>>>

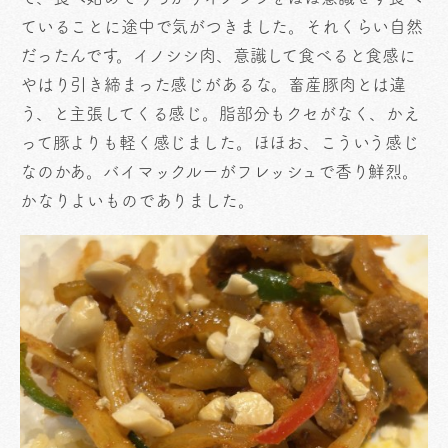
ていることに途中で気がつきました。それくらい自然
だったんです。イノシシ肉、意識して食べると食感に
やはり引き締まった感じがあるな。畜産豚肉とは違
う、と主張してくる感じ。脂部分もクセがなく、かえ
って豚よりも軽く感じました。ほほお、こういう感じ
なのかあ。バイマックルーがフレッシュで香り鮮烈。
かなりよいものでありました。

<<<
>>>

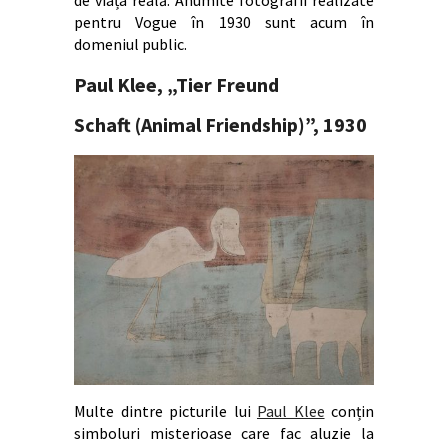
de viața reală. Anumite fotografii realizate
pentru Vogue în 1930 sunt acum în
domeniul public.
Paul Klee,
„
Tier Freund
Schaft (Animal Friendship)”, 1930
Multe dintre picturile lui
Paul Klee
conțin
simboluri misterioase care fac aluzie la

<<<

# [AIM OF THE TASK]
Your answer must consist solely of the lines above between the line holding "う、と主張してくる感じ。脂部分もクセがなく、かえ" and the line holding "かなりよいものでありました。", inclusive, copied exactly.

# [OUTPUT FOR THIS TASK]
う、と主張してくる感じ。脂部分もクセがなく、かえ
って豚よりも軽く感じました。ほほお、こういう感じ
なのかあ。バイマックルーがフレッシュで香り鮮烈。
かなりよいものでありました。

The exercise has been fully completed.